MonitorChecker(v4)_LAB.psd is encoded in LAB color and saved in Adobe® Photoshop® format. It also uses layers to include an instruction page and more functionality. Fully color managed versions of Photoshop (versions 6-CS4) are needed to use it. Photoshop Elements does not directly support LAB, but it can open the MonitorChecker image by converting it to sRGB. MonitorChecker(v4)_LAB.psd is available on the AaI&A documents page as a public link or you can click here to download it.
Calibrated displays are essential for those who want to see digital image files reproduced as closely to their encoded colorimetric values as possible. That’s what color management is all about…using embedded color tags (ICC profiles) to calculate accurate colorimetric values for the typical RGB or CMYK encoded data and also using those colorimetric values to translate the image color and tone from one device to another.
In a color managed browser application with a calibrated monitor, the reproduction of the MonitorChecker target shown in the image above should appear very close to how it will look in Photoshop. However, many visitors to this site will not be looking at a calibrated monitor, and some internet browsers are also not color managed. So, the solid patches may not blend well with the interlaced line patterns surrounding them. In this situation the target image is indicating that your system and/or browser application is not calibrated for accurate display of sRGB encoded images (the “default” colorspace of the internet).

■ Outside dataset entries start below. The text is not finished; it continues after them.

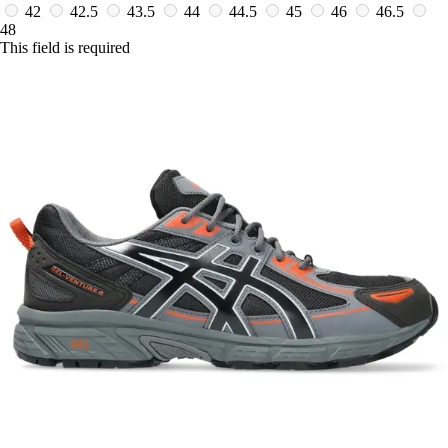
42
42.5
43.5
44
44.5
45
46
46.5
48
This field is required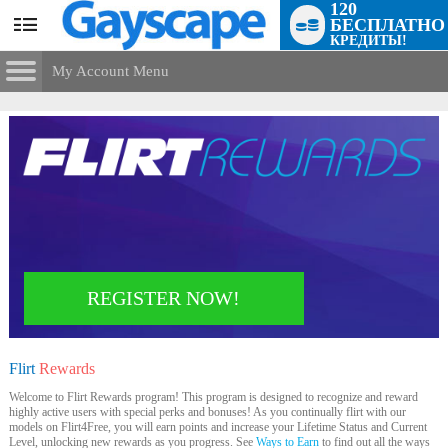
120
БЕСПЛАТНО
User
КРЕДИТЫ!
status
My Account Menu
Flirt
Rewards
CONTROL PANEL
ACCOUNT INFORMATION
Screen Names
MODELS & COMMUNITY
Change Password
Live Notifications
SUBMIT HELP REQUEST
Change Email
REGISTER NOW!
Account Security
LIMITED TIME OFFER!
Email Settings
Flirt
Rewards
Выход
Welcome to Flirt Rewards program! This program is designed to recognize and reward
highly active users with special perks and bonuses! As you continually flirt with our
models on Flirt4Free, you will earn points and increase your Lifetime Status and Current
Level, unlocking new rewards as you progress. See
Ways to Earn
to find out all the ways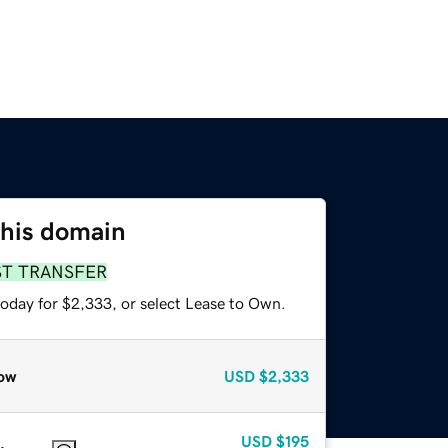
this domain
ST TRANSFER
today for $2,333, or select Lease to Own.
ow
USD
$2,333
USD
$195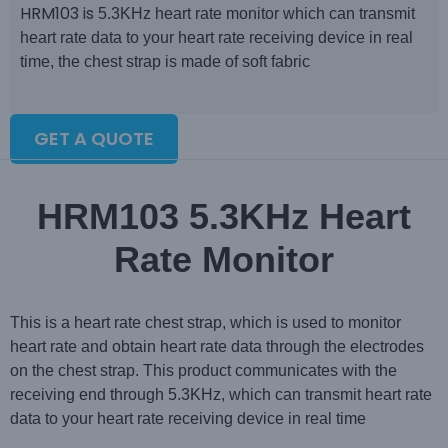
HRM103 is
5.3KHz heart rate monitor which can transmit
heart rate data to your heart rate receiving device in real
time, the chest strap is made of soft fabric
GET A QUOTE
HRM103 5.3KHz Heart
Rate Monitor
This is a heart rate chest strap, which is used to monitor
heart rate and obtain heart rate data through the electrodes
on the chest strap. This product communicates with the
receiving end through 5.3KHz, which can transmit heart rate
data to your heart rate receiving device in real time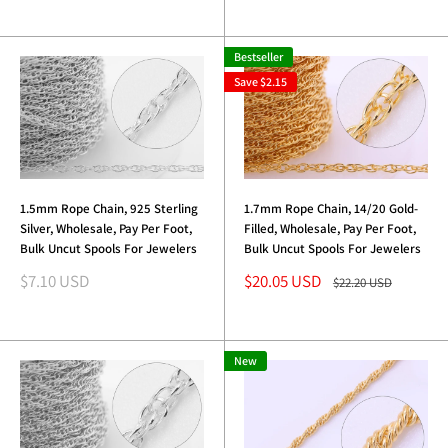
Bestseller
Save
$2.15
1.5mm Rope Chain, 925 Sterling
1.7mm Rope Chain, 14/20 Gold-
Silver, Wholesale, Pay Per Foot,
Filled, Wholesale, Pay Per Foot,
Bulk Uncut Spools For Jewelers
Bulk Uncut Spools For Jewelers
Sale
Sale
$7.10 USD
$20.05 USD
Regular
$22.20 USD
price
price
price
New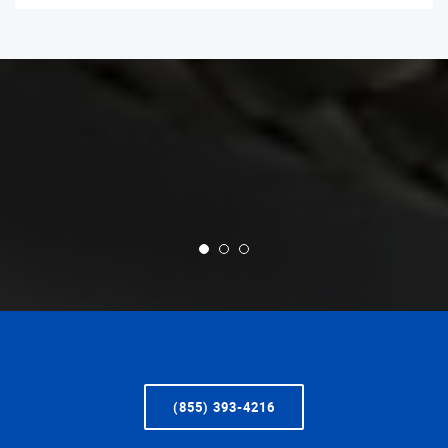
(855) 393-4216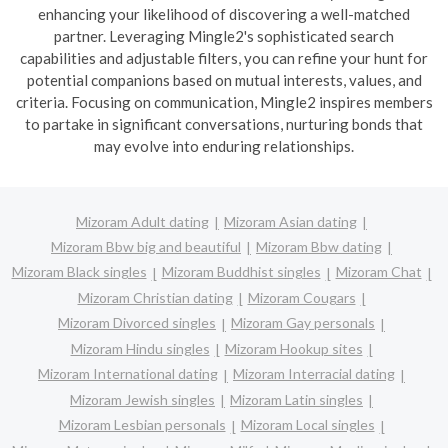
enhancing your likelihood of discovering a well-matched
partner. Leveraging Mingle2's sophisticated search
capabilities and adjustable filters, you can refine your hunt for
potential companions based on mutual interests, values, and
criteria. Focusing on communication, Mingle2 inspires members
to partake in significant conversations, nurturing bonds that
may evolve into enduring relationships.
Mizoram Adult dating
Mizoram Asian dating
Mizoram Bbw big and beautiful
Mizoram Bbw dating
Mizoram Black singles
Mizoram Buddhist singles
Mizoram Chat
Mizoram Christian dating
Mizoram Cougars
Mizoram Divorced singles
Mizoram Gay personals
Mizoram Hindu singles
Mizoram Hookup sites
Mizoram International dating
Mizoram Interracial dating
Mizoram Jewish singles
Mizoram Latin singles
Mizoram Lesbian personals
Mizoram Local singles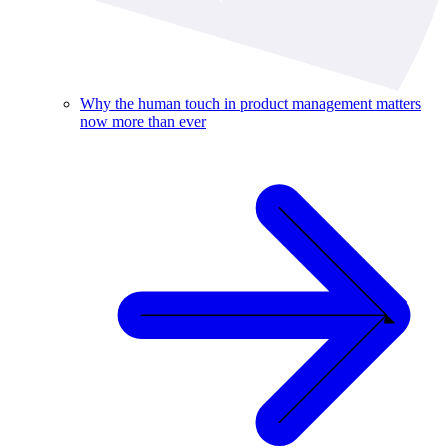
Why the human touch in product management matters
now more than ever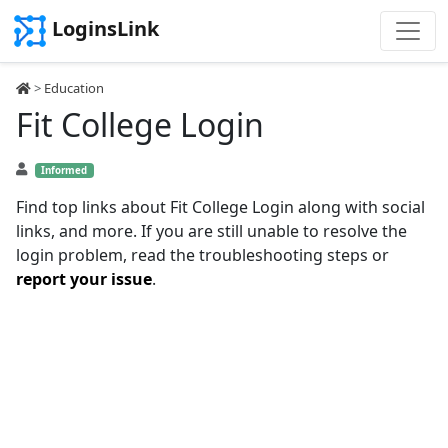
LoginsLink
>
Education
Fit College Login
Informed
Find top links about Fit College Login along with social
links, and more. If you are still unable to resolve the
login problem, read the troubleshooting steps or
report your issue
.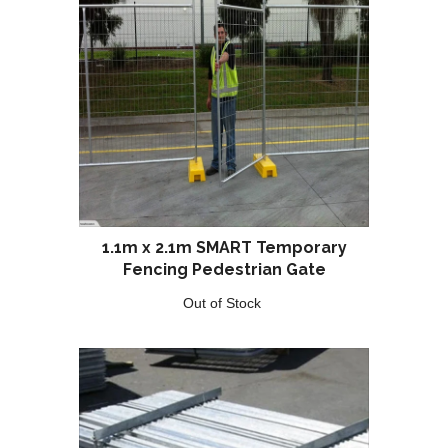
1.1m x 2.1m SMART Temporary
Fencing Pedestrian Gate
Out of Stock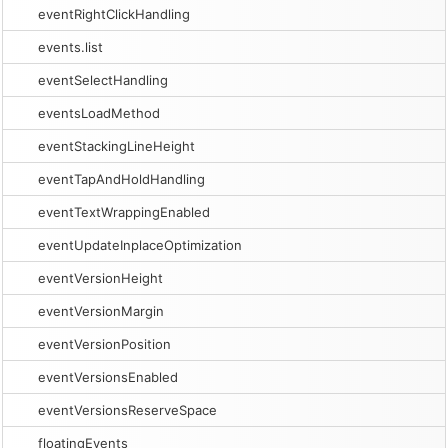
eventRightClickHandling
events.list
eventSelectHandling
eventsLoadMethod
eventStackingLineHeight
eventTapAndHoldHandling
eventTextWrappingEnabled
eventUpdateInplaceOptimization
eventVersionHeight
eventVersionMargin
eventVersionPosition
eventVersionsEnabled
eventVersionsReserveSpace
floatingEvents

Because computer monitors are often the primary way that photographers evaluate and adjust the color and tonal properties of their digital images, accurate and repeatable calibration is essential. I created my first MonitorChecker image target several years ago as a sanity check to deal with issues I was having with some display calibration software. I had tried a few instrumented applications and found that although they completed their task reasonably well and in some cases “validated” their own results, the actual results still differed. Some calibration software is simply better than others, and not all displays calibrate equally well even using the same calibration software. I wanted an independent way to verify that my monitor calibration was as perfect as my system hardware would allow.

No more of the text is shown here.